# What to do
Check every line of the data below for the word "Versionen". Copy the ones that have it.

Records from a dataset:
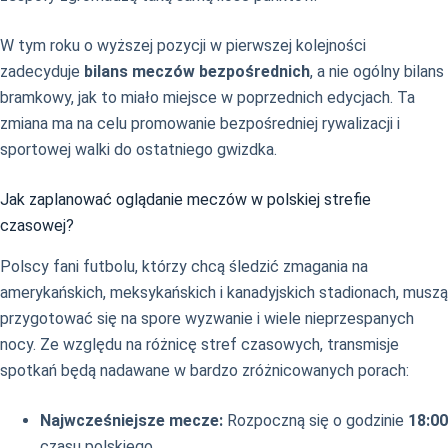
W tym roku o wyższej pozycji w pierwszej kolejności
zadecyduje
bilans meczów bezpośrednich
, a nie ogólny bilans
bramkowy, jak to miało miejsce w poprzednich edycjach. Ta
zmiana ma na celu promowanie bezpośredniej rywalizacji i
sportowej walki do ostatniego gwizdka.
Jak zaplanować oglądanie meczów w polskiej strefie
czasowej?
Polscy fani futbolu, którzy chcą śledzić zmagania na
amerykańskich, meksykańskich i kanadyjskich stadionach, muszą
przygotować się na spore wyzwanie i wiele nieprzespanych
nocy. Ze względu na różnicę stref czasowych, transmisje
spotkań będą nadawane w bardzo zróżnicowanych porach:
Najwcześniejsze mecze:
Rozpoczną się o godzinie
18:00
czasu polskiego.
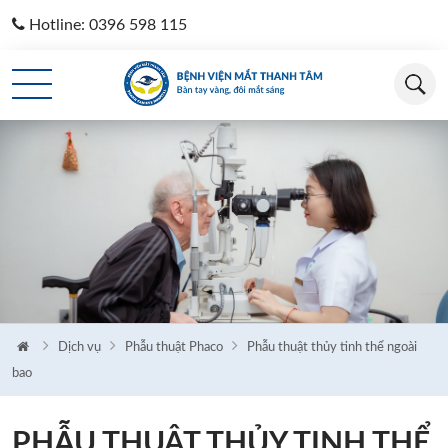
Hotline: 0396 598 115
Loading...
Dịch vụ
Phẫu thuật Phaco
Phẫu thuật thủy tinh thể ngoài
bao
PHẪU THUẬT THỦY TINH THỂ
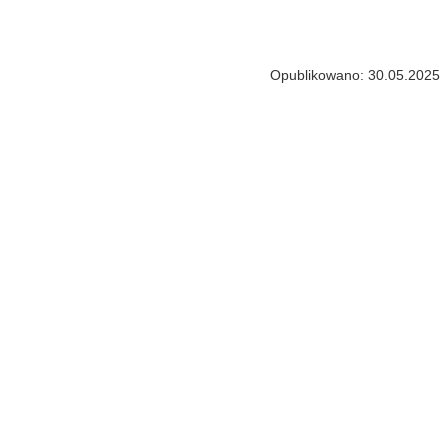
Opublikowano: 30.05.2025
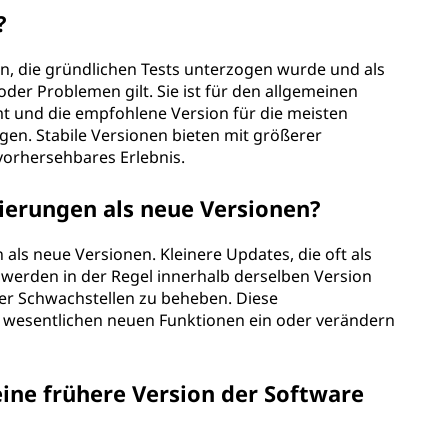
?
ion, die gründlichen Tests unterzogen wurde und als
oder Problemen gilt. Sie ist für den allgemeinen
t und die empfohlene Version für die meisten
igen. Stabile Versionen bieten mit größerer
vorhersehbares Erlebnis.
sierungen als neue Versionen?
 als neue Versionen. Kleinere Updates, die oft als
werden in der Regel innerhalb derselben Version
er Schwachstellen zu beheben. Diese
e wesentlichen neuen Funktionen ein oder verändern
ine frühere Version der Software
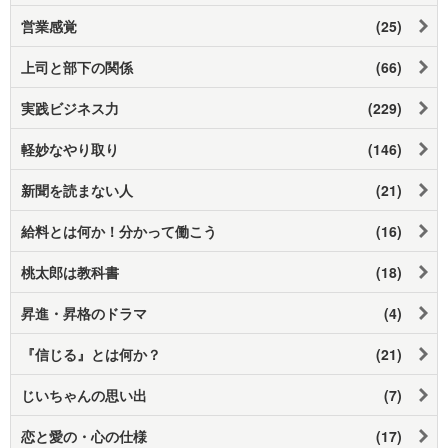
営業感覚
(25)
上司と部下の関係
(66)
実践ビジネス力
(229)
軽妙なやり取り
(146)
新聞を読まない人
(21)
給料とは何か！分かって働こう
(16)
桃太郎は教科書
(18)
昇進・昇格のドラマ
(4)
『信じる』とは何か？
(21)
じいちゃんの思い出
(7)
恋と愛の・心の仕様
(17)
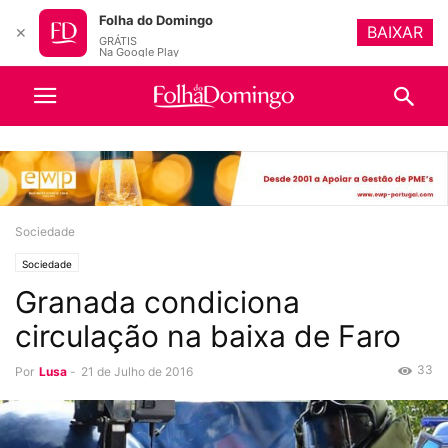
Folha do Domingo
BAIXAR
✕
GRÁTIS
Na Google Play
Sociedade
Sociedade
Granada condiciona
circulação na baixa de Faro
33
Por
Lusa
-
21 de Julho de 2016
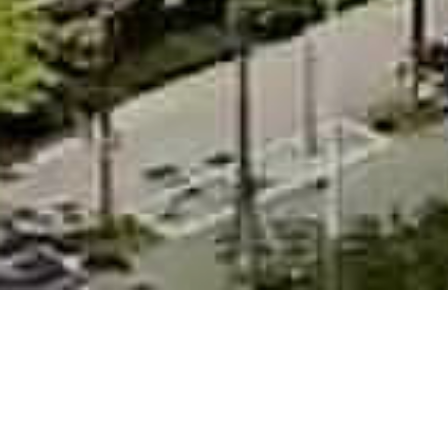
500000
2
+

# Reply to the task
igen. Stabile Versionen bieten mit größerer
sierungen als neue Versionen?
 als neue Versionen. Kleinere Updates, die oft als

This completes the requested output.